The schedule included a mid-week trip to Sauder Village, but it sounds like Williamsburg, which we visited years ago, so we decided to pass on the trip and stay closer to campus. We took a long walk down to the Oak Grove Cemetery and wandered around for a while. There was a nice tribute to the Civil War veterans throughout the rolling acreage honoring those killed in battle as well as those who served in the Union forces and made it back home. Later in the morning, we took our box lunches to the Slayton Arboretum and had ourselves a fine picnic. “The Arb,” as it is known around campus, started with fourteen acres donated by Mr. and Mrs. George Slayton in 1922. The Slaytons donated the land to commemorate the fiftieth anniversary of their graduation from Hillsdale College. Now the arboretum is forty eight acres and even has a children’s garden. A biology professor, Dr. Bertram Barber, conceived the design and enlisted the help of the Hillsdale students decades ago. Together, the students and faculty created a place for all to enjoy both at college events and on their own.

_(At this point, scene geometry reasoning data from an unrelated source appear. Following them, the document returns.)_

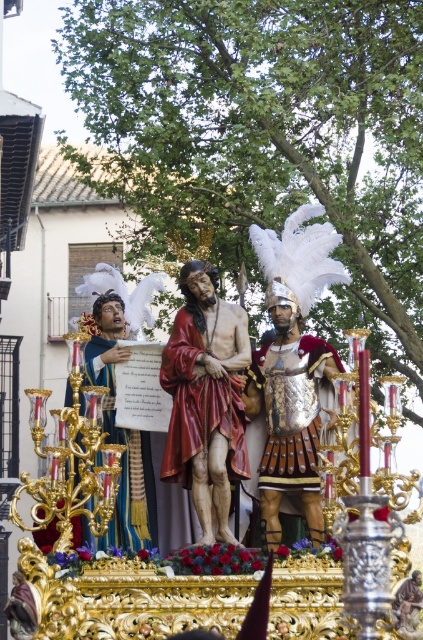 You are a photographer trying to capture the religious procession. You want to ensure that the polished gold statue at center and the smooth red robe at center are both visible in your shot. Based on their positions, which object should you focus on first to ensure both are in frame?

The polished gold statue at center is below the smooth red robe at center, so you should focus on the smooth red robe at center first to ensure both are in frame.

You are an architect designing a new museum exhibit. The exhibit will feature a large glass display case that must accommodate the polished gold statue at center. The case must be placed such that the statue is centered within it. Given that the statue is marked by the point at coordinates (261, 362), what coordinates should the center of the glass display case be positioned at to ensure proper alignment?

The center of the glass display case should be positioned at the coordinates (261, 362) to align with the polished gold statue at center. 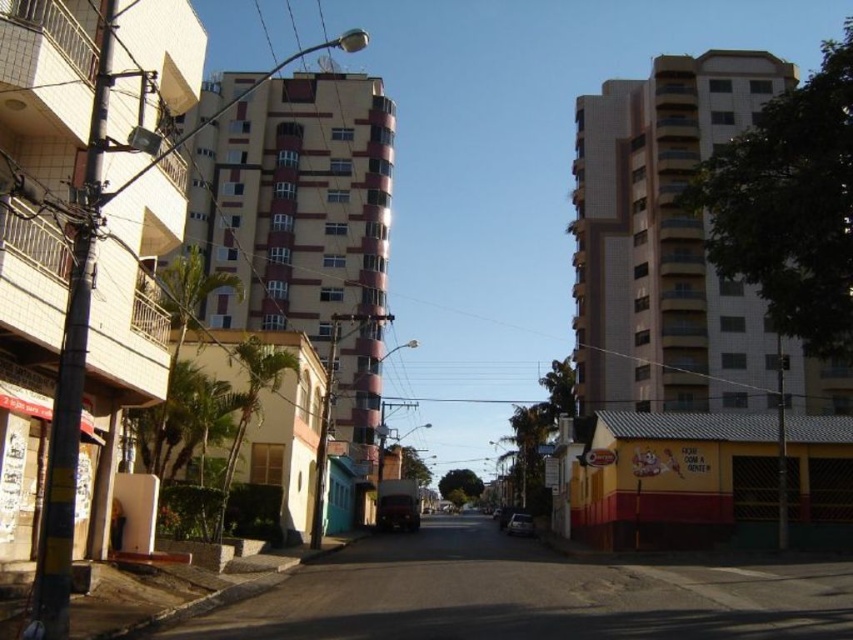 Locate an element on the screen. This screenshot has width=853, height=640. smooth concrete road at center is located at coordinates (531, 595).

Is smooth concrete road at center to the right of shiny black car at center from the viewer's perspective?

Correct, you'll find smooth concrete road at center to the right of shiny black car at center.

Is point (804, 589) farther from viewer compared to point (384, 524)?

No, it is not.

What are the coordinates of `smooth concrete road at center` in the screenshot? It's located at (531, 595).

Can you confirm if shiny black car at center is taller than metallic silver car at center?

Indeed, shiny black car at center has a greater height compared to metallic silver car at center.

Who is shorter, shiny black car at center or metallic silver car at center?

metallic silver car at center is shorter.

Between point (381, 504) and point (509, 522), which one is positioned in front?

Point (381, 504) is more forward.

At what (x,y) coordinates should I click in order to perform the action: click on shiny black car at center. Please return your answer as a coordinate pair (x, y). The height and width of the screenshot is (640, 853). Looking at the image, I should click on (397, 512).

Which is below, smooth concrete road at center or metallic silver car at center?

metallic silver car at center is below.

Can you confirm if smooth concrete road at center is wider than metallic silver car at center?

Correct, the width of smooth concrete road at center exceeds that of metallic silver car at center.

Measure the distance between point (373,577) and camera.

They are 19.15 meters apart.

Identify the location of smooth concrete road at center. The height and width of the screenshot is (640, 853). (531, 595). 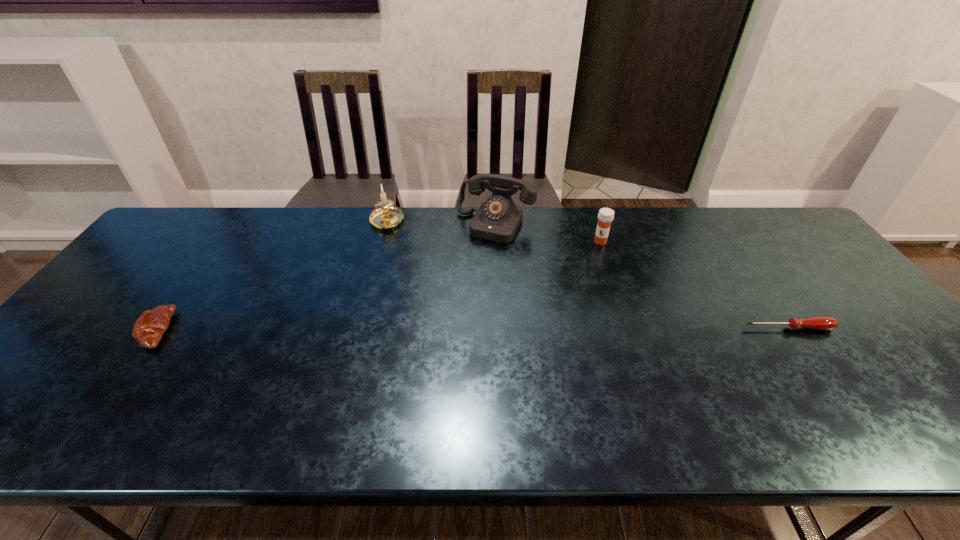 In order to click on crescent roll in this screenshot , I will do `click(149, 327)`.

I want to click on the fourth tallest object, so click(x=149, y=327).

You are a GUI agent. You are given a task and a screenshot of the screen. Output one action in this format:
    pyautogui.click(x=<x>, y=<y>)
    Task: Click on the rightmost object
    This screenshot has width=960, height=540.
    Given the screenshot: What is the action you would take?
    pyautogui.click(x=817, y=323)

Locate an element on the screen. the shortest object is located at coordinates (817, 323).

The image size is (960, 540). Find the location of `telephone`. telephone is located at coordinates (498, 218).

I want to click on the second object from left to right, so click(386, 216).

Find the location of a particular element. the second object from right to left is located at coordinates (606, 215).

Image resolution: width=960 pixels, height=540 pixels. In order to click on medicine in this screenshot , I will do `click(606, 215)`.

Locate an element on the screen. vacant space positioned on the left of the crescent roll is located at coordinates (118, 330).

I want to click on vacant space situated 0.140m at the tip of the shortest object, so click(825, 380). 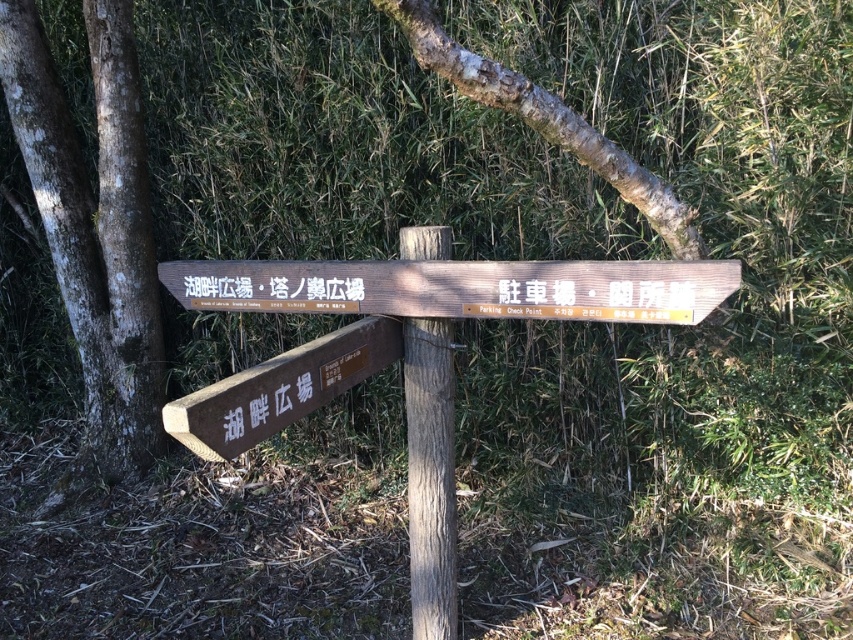 You are a hiker carrying a backpack and need to read both the wooden sign at center and the wooden signpost at center. Since you have limited time, can you quickly glance at both without moving your head? Explain why or why not based on their distance apart.

The wooden sign at center and the wooden signpost at center are 19.48 inches apart from each other. Since 19.48 inches is approximately 1.62 feet, which is a short distance, you can quickly glance at both without moving your head as they are close enough to be within your field of view.

You are standing in front of the wooden directional signpost. There is a specific point marked at coordinates point [111,284]. If you want to touch this point with a stick that is 4 meters long, will the stick be long enough?

The distance of point [111,284] from the camera is 4.13 meters. Since the stick is only 4 meters long, it is shorter than the required distance. Therefore, the stick will not be long enough to reach the point.

You are a hiker trying to read the signs at the wooden sign at center and the brown wooden sign at lower left. Which one is placed higher up?

The wooden sign at center is positioned over the brown wooden sign at lower left, so it is placed higher up.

Hillsdale was founded as a nonsectarian Christian school. It clearly leans to the conservative side politically and it’s quite obviously pro-America. You will hear politicians and government policy debated, but the ideals stated in the constitution upon which this country was founded are not questioned. There is a blessing before dinner and we stand for the Pledge of Allegiance after the blessing. At lunch one day, I asked Dr. Slack, who happened to be dining with us, about students who are atheists. He said that a large proportion of college age young people identify as atheists these days and it’s not a big deal to come to Hillsdale as someone who does not believe in God. However, religion courses are part of the core curriculum for everyone, so I suppose those students know that when they apply. Hillsdale is a thorn in the side of many leftists who continuously try to bring them to heel. The school has a public relations department as well as a law department to deal with the frequent onslaught of entities who want to bring them down. The professors and staff here are really quite happy warriors, though, and seem steadfast in their commitment to quality education. We’ve had such a great experience here; I feel quite sure we will be back for more in the coming years.